-- Data under study follows --

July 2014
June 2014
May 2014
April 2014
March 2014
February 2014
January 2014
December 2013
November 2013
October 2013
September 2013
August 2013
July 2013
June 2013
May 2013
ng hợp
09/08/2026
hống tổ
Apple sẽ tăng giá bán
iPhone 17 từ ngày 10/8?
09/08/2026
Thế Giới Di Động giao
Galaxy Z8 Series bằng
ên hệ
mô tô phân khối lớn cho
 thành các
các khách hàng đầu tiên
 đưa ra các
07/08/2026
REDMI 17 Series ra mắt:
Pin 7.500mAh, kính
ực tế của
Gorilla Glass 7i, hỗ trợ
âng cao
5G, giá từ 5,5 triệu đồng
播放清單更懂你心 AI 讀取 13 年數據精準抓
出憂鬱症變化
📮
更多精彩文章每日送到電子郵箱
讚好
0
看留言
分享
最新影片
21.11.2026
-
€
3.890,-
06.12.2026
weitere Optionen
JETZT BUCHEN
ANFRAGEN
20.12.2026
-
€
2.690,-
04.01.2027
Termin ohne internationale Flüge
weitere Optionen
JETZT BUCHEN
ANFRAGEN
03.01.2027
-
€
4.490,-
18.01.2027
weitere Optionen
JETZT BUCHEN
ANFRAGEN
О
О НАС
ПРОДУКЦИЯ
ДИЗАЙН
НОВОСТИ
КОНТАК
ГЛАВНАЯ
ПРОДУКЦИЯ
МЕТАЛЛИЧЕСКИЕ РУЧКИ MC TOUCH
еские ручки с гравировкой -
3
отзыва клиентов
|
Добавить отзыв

-- Data under study concluded --
-- Data under study follows --

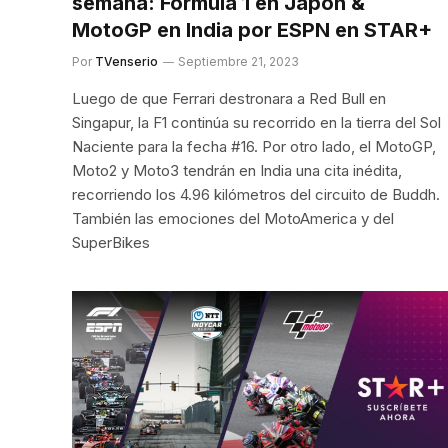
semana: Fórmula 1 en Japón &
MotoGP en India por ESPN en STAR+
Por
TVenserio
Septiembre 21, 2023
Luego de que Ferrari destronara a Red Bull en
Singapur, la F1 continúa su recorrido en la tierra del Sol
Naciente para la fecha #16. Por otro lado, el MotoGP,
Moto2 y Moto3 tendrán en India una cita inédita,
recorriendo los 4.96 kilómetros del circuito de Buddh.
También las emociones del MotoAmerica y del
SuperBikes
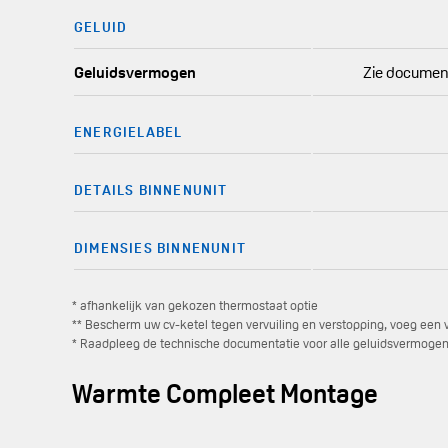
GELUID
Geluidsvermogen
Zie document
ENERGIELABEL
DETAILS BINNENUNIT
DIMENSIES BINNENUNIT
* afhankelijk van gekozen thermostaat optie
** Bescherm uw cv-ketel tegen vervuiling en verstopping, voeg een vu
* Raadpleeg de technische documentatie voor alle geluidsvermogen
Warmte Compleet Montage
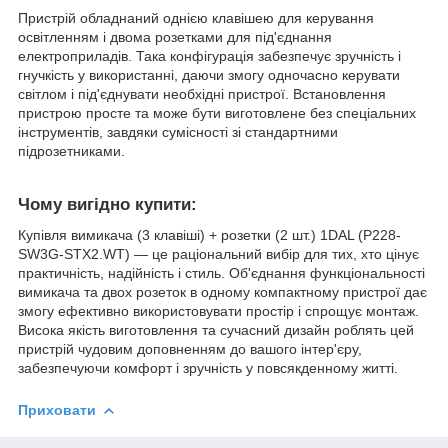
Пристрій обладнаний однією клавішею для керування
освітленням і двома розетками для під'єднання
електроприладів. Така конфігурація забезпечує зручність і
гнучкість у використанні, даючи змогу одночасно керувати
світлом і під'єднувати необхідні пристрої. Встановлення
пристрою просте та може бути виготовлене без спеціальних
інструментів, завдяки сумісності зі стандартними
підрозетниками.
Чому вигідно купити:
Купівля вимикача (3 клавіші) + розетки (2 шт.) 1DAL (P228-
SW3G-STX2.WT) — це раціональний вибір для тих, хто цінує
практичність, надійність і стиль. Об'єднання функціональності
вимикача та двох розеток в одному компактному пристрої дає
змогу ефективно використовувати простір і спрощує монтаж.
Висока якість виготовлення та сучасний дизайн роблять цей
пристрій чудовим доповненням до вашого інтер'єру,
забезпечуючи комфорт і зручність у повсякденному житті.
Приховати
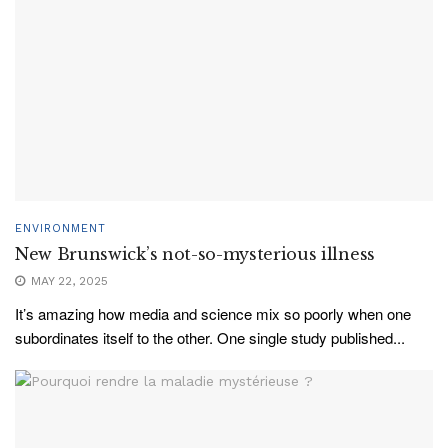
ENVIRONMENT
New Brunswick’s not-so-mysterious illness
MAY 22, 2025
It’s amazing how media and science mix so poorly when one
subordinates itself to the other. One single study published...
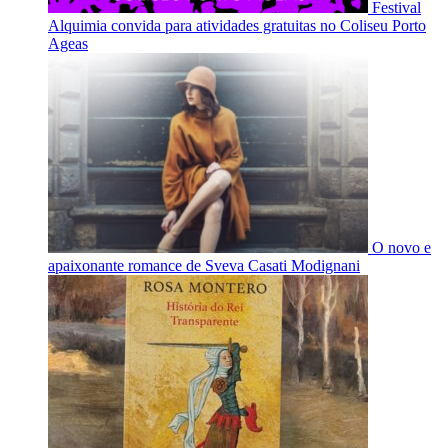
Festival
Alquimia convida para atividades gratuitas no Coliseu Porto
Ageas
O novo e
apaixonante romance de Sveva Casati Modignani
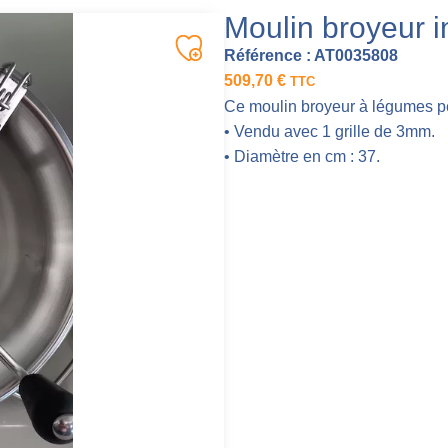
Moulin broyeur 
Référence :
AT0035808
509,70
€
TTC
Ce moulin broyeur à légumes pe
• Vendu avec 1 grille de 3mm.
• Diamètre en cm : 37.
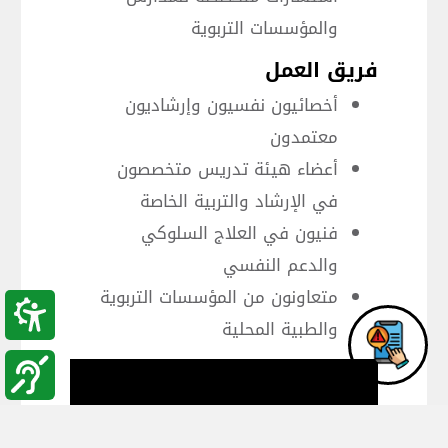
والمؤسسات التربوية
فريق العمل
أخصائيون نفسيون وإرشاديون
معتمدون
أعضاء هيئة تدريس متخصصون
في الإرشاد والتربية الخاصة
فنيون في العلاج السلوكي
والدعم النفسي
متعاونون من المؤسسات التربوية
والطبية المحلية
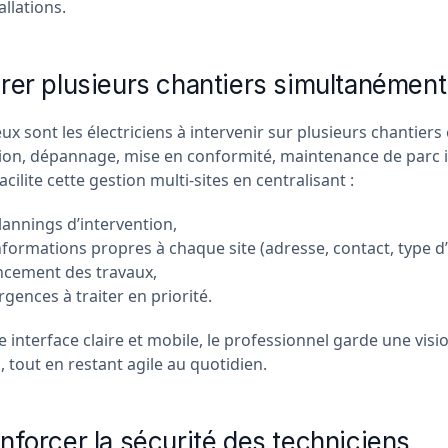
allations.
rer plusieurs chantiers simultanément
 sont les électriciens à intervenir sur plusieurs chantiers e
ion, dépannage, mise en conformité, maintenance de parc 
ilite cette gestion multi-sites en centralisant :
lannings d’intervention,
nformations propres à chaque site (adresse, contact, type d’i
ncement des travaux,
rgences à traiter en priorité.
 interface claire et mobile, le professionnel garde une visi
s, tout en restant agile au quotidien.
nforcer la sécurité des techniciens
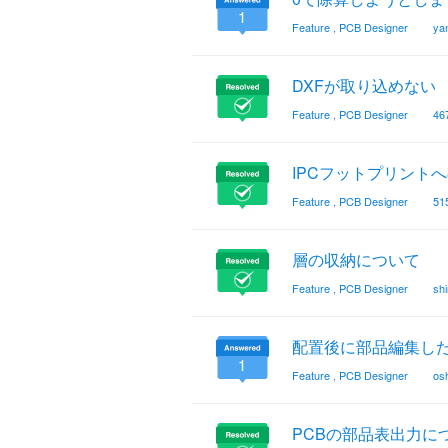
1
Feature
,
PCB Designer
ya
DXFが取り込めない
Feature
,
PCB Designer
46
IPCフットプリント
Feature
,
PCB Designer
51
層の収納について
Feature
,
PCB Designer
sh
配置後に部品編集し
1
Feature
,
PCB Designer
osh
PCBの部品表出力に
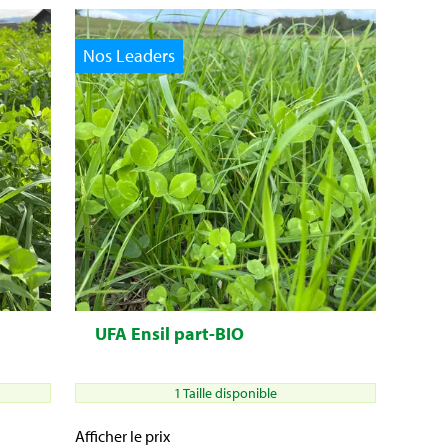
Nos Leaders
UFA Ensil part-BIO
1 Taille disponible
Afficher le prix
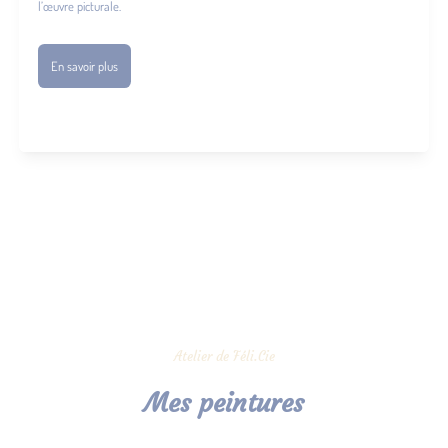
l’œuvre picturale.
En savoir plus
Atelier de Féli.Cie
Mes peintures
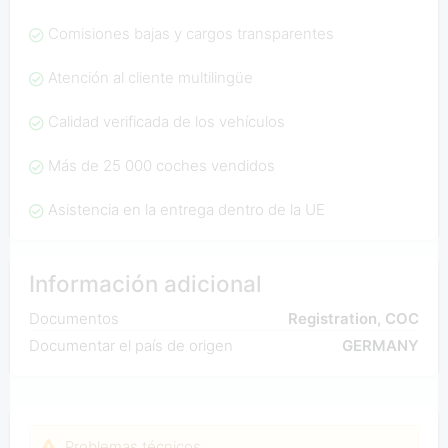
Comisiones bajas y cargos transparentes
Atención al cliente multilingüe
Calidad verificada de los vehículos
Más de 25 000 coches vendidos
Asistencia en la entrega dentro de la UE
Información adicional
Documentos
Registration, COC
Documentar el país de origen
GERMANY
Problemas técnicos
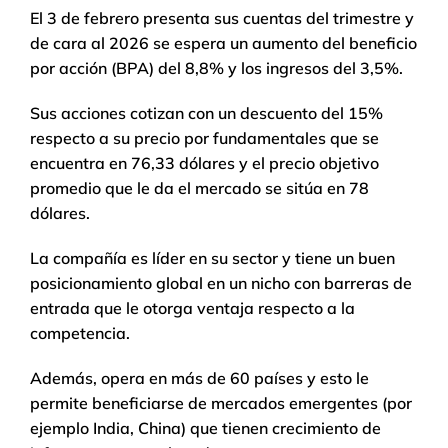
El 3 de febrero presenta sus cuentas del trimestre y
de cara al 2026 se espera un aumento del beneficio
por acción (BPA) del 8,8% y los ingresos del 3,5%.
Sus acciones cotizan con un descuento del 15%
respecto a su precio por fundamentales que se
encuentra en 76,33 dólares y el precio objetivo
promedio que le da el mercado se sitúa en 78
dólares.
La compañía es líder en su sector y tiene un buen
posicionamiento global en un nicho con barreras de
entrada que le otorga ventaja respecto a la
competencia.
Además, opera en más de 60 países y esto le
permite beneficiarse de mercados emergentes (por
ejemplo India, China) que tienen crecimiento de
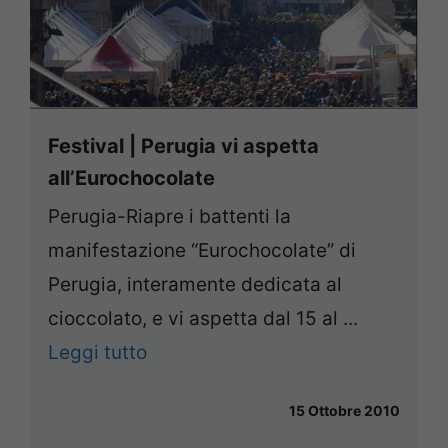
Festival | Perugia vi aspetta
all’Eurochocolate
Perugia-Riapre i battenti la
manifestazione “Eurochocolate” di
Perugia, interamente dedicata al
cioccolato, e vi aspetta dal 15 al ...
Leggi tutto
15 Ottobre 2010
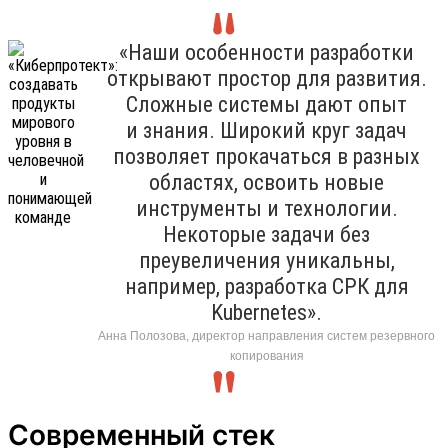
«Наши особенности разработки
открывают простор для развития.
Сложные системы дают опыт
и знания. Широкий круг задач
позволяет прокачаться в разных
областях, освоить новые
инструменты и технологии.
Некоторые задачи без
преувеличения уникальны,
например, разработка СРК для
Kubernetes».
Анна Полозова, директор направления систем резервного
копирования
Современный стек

-- Data under study concluded --
-- Data under study follows --

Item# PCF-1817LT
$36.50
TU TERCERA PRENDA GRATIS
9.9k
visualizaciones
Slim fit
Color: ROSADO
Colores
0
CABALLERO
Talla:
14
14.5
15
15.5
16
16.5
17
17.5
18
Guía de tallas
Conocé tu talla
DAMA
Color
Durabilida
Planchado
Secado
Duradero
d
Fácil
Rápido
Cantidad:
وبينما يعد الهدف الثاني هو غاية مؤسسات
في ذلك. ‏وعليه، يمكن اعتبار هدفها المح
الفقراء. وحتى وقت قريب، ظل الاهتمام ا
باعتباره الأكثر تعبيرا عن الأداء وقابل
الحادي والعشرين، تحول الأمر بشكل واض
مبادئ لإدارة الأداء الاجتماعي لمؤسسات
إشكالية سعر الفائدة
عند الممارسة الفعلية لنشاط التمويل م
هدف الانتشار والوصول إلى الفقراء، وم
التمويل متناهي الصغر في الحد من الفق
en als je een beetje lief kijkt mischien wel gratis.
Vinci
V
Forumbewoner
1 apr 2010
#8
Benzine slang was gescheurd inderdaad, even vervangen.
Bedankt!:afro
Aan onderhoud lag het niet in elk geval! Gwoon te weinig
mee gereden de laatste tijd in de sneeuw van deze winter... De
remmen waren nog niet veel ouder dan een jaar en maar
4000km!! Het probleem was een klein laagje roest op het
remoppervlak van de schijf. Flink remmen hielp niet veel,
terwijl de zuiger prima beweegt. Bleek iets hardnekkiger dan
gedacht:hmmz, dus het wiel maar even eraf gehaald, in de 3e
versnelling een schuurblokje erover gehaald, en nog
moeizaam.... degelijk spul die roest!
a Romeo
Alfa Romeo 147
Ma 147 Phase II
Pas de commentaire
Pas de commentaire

-- Data under study concluded --

» Assignment
From the entries above, return each line with the word "єднання" in it.

» Exercise response
освітленням і двома розетками для під'єднання
практичність, надійність і стиль. Об'єднання функціональності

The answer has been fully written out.